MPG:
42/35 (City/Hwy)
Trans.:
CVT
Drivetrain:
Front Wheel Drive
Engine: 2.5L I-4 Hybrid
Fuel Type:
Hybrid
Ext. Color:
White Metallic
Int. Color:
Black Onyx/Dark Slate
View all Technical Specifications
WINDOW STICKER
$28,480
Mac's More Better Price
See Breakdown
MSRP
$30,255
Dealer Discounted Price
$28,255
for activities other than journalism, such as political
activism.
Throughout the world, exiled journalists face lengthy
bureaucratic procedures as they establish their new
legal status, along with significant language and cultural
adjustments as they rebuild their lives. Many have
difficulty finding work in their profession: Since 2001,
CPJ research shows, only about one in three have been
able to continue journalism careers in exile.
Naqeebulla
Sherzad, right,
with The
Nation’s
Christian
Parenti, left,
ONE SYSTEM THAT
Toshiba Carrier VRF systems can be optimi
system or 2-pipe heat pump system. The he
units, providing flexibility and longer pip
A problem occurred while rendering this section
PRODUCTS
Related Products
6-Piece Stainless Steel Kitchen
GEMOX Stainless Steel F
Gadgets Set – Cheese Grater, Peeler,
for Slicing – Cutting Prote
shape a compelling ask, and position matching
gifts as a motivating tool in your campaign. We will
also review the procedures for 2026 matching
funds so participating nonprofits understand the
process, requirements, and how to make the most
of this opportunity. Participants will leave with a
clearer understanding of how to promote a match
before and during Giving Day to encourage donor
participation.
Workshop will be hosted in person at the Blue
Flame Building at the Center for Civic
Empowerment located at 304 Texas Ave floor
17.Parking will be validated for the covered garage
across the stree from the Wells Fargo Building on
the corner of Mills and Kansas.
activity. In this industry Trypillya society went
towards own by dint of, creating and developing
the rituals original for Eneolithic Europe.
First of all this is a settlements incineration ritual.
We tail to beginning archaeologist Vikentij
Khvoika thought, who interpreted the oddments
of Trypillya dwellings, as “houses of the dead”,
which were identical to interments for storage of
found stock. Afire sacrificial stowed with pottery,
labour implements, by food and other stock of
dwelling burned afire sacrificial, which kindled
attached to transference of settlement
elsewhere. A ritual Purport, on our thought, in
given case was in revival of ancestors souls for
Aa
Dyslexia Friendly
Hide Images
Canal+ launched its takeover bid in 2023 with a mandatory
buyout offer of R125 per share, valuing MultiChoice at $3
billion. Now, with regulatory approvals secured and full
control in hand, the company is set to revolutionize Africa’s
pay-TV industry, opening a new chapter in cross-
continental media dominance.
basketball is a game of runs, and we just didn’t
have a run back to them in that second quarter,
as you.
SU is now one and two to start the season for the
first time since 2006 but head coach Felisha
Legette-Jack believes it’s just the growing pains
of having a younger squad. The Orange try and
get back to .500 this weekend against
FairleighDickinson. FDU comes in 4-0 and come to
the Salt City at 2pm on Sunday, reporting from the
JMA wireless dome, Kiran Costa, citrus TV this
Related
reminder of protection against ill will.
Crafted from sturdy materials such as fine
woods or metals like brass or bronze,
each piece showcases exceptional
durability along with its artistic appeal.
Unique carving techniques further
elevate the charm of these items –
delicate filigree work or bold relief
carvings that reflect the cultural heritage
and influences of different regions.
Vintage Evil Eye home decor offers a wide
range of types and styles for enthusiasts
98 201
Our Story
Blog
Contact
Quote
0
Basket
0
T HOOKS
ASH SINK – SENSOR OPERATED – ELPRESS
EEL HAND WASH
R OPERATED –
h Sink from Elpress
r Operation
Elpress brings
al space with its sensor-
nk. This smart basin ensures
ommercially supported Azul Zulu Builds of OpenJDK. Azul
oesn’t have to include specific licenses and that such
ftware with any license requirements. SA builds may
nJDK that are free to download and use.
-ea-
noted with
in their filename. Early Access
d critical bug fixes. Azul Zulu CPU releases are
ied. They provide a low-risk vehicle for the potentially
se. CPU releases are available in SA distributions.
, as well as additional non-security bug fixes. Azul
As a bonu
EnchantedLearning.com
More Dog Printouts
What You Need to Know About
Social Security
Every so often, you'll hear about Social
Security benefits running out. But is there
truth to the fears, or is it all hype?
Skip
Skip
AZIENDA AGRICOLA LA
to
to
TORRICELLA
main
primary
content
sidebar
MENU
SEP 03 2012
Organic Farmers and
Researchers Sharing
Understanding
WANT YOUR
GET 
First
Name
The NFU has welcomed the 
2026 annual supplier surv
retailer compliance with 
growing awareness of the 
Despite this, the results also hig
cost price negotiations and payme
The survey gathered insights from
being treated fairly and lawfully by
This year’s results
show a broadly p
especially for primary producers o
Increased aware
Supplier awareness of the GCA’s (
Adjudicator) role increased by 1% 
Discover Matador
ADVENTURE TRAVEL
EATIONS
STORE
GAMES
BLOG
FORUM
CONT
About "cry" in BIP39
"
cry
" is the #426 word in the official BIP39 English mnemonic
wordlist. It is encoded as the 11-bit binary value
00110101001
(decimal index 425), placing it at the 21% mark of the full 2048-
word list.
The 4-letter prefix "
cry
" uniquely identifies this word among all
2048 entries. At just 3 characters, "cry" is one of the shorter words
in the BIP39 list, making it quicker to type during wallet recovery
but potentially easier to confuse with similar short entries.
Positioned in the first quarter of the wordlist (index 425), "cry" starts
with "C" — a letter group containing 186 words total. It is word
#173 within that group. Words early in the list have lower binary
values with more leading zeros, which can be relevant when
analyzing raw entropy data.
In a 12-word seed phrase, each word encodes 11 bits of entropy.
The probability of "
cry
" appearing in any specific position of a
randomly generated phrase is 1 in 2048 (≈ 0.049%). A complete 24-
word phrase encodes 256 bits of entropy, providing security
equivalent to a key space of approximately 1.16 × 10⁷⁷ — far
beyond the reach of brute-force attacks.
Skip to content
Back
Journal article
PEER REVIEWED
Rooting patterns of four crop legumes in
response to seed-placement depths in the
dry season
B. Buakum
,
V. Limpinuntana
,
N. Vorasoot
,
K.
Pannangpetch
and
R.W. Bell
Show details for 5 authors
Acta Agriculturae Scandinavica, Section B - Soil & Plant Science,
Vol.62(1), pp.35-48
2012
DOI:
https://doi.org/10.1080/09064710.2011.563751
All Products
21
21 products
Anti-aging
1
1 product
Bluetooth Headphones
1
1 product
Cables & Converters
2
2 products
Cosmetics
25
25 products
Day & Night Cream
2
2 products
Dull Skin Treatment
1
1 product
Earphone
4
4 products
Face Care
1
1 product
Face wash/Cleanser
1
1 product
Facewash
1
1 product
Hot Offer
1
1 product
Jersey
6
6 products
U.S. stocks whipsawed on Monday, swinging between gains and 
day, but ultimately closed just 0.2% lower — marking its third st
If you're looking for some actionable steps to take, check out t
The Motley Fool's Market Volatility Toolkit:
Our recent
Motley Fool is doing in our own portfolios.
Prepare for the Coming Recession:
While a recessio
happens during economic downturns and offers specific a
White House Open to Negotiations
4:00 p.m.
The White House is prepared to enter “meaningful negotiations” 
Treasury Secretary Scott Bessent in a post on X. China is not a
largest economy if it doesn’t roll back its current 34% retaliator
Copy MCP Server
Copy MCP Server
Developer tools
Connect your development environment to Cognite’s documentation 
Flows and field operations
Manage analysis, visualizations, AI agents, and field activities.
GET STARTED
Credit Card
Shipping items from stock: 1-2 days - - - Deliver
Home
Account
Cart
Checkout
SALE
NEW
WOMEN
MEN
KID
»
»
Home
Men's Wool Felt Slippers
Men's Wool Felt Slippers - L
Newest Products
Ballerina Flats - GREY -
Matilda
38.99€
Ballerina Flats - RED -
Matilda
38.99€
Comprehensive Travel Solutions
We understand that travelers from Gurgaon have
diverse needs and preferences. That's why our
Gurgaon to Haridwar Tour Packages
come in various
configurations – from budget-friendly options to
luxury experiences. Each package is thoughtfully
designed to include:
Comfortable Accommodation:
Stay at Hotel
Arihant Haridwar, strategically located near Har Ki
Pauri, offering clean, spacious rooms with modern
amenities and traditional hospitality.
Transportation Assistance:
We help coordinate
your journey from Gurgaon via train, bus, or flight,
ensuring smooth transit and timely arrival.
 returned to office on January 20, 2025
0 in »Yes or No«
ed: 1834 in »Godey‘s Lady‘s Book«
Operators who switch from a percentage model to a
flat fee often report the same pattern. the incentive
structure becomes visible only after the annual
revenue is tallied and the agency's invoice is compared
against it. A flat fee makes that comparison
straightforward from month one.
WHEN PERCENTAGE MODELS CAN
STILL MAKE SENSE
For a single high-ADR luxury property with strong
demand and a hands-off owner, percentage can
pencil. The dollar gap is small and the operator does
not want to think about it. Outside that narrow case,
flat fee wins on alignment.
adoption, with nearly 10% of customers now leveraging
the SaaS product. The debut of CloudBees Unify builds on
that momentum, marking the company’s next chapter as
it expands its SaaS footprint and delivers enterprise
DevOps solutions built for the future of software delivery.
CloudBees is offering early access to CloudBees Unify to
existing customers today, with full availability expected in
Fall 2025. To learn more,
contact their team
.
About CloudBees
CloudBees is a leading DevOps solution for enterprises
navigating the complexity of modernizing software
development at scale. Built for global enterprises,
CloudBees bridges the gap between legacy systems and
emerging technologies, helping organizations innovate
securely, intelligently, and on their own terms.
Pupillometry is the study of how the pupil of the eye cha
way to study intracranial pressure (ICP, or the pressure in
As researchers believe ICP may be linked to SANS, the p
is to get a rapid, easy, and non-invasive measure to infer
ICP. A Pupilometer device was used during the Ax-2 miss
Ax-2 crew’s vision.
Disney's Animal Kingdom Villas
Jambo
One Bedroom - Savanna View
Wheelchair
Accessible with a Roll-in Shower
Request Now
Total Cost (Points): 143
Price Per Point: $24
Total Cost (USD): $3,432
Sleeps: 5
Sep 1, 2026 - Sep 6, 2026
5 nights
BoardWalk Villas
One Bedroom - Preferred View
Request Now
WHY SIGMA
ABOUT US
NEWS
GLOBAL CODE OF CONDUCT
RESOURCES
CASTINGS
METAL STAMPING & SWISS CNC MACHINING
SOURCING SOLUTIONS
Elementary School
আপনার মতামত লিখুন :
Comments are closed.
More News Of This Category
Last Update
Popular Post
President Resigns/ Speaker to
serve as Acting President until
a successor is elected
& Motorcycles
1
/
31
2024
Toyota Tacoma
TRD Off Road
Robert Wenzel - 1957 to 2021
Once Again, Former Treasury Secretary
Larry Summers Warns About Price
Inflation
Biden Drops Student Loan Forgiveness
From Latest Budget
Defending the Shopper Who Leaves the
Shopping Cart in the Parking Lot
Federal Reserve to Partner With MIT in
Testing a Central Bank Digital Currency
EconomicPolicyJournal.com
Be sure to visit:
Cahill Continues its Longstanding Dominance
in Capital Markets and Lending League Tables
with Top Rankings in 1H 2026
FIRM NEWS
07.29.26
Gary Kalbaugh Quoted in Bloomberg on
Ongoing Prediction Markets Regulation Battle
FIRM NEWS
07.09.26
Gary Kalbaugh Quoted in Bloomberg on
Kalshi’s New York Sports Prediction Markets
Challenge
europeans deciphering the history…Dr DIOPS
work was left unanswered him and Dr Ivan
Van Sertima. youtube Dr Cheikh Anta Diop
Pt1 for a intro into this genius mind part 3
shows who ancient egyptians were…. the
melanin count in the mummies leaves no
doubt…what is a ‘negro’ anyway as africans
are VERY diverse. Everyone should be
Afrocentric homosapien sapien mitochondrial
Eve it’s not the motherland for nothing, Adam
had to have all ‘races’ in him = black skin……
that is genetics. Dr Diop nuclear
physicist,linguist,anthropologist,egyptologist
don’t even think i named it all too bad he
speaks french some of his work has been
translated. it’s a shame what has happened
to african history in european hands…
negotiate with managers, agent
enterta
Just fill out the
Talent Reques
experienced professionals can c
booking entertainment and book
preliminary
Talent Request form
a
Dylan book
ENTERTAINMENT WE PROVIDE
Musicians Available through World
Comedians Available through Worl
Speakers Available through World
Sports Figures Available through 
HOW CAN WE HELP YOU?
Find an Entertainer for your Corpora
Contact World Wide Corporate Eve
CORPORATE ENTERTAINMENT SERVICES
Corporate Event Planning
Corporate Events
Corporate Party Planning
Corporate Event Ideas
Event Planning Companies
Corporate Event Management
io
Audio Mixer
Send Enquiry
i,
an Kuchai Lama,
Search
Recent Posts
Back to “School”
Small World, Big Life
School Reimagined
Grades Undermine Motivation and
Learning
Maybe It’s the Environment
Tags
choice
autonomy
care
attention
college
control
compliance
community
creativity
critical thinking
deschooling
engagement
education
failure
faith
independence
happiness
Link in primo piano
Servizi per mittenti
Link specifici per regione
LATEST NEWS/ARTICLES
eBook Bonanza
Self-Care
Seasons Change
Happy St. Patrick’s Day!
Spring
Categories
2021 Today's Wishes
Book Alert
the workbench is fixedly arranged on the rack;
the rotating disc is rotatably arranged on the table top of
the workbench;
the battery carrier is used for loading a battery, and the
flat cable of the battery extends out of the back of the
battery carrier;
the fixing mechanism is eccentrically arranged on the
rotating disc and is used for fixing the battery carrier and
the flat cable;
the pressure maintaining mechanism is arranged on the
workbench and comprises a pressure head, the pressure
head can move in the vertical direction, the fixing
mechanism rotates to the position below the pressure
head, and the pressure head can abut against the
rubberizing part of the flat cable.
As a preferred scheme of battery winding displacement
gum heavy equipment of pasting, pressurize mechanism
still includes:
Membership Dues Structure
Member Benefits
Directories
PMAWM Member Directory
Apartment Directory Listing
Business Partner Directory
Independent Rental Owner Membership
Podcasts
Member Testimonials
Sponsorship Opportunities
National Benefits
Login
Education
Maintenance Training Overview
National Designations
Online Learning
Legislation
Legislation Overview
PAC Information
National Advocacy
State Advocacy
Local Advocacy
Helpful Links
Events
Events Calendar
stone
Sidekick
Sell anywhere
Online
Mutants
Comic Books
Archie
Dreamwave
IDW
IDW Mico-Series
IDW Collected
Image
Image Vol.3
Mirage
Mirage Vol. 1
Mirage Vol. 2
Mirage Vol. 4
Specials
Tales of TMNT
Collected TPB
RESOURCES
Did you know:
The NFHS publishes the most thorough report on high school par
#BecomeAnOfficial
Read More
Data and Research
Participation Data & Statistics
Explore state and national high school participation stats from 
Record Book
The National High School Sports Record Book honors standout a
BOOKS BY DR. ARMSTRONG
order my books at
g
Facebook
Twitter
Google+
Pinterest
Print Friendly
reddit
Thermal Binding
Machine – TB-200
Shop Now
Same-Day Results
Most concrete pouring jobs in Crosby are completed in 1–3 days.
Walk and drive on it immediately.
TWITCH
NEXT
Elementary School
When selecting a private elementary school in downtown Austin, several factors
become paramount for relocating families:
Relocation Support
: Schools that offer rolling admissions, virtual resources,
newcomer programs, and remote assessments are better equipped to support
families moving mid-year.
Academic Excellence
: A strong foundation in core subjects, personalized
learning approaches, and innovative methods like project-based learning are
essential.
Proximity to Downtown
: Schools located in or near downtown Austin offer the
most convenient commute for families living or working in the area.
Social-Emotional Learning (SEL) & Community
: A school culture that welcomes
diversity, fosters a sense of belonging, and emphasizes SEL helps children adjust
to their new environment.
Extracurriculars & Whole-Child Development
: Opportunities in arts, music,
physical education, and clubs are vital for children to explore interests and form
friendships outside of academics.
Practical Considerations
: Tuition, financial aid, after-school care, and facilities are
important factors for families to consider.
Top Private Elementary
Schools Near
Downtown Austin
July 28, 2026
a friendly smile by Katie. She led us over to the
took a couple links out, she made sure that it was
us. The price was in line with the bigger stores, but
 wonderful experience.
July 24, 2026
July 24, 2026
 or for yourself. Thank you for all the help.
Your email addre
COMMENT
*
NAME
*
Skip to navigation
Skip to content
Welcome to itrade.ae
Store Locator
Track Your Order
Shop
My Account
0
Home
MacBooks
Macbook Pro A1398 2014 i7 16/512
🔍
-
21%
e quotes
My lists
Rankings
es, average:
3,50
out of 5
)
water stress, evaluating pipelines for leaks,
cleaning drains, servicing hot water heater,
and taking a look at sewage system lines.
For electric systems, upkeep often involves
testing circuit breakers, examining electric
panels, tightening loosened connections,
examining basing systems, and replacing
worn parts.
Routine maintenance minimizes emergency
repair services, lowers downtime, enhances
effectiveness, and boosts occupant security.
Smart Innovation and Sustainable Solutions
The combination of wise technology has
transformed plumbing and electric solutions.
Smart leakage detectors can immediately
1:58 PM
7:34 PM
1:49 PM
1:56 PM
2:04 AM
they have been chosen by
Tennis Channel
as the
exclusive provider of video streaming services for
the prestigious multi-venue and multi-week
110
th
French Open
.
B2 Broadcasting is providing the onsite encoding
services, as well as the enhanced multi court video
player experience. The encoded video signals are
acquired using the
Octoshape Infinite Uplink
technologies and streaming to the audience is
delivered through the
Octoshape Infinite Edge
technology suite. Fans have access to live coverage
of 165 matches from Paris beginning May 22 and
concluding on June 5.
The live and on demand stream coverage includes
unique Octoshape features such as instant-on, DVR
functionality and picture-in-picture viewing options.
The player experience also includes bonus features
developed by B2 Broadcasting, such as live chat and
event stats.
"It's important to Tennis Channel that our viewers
────────────────
Work request:
Look over the entries above and count the lines where the word "which" appears, then report only that count.

Task result:
3